A Anthropic realizou um briefing para o Financial Stability Board (FSB), órgão internacional que monitora estabilidade financeira global, sobre riscos cibernéticos potencializados por modelos avançados de inteligência artificial.

De acordo com reportagem da Reuters, a empresa discutiu vulnerabilidades identificadas pelo Mythos, sistema de IA que vem sendo utilizado para detectar falhas de segurança digital em larga escala.

O tema começou a ganhar atenção global porque modelos avançados de IA passaram a encontrar vulnerabilidades com velocidade muito superior à capacidade tradicional de resposta das organizações.

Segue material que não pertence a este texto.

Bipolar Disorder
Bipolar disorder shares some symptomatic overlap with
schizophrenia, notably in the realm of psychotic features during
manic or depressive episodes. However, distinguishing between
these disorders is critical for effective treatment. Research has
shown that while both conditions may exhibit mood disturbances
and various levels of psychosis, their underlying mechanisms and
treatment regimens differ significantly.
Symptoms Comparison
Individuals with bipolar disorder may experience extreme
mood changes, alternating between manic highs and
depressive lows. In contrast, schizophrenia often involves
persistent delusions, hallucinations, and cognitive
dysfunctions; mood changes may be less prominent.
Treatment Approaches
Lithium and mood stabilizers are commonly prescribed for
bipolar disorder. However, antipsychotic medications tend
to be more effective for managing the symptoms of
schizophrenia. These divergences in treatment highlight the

Na prática, especialistas temem que a mesma tecnologia usada para fortalecer cibersegurança também possa ampliar riscos ofensivos, automatizando descoberta de brechas, engenharia social e ataques em escala.

O Financial Stability Board reúne reguladores, bancos centrais e autoridades financeiras das maiores economias do mundo. O envolvimento do órgão mostra como o debate sobre IA já ultrapassou o universo da tecnologia e passou a ser tratado como questão sistêmica.

Segundo a Reuters, representantes da Anthropic apresentaram preocupações relacionadas à velocidade com que modelos de IA conseguem identificar falhas complexas em sistemas corporativos e financeiros.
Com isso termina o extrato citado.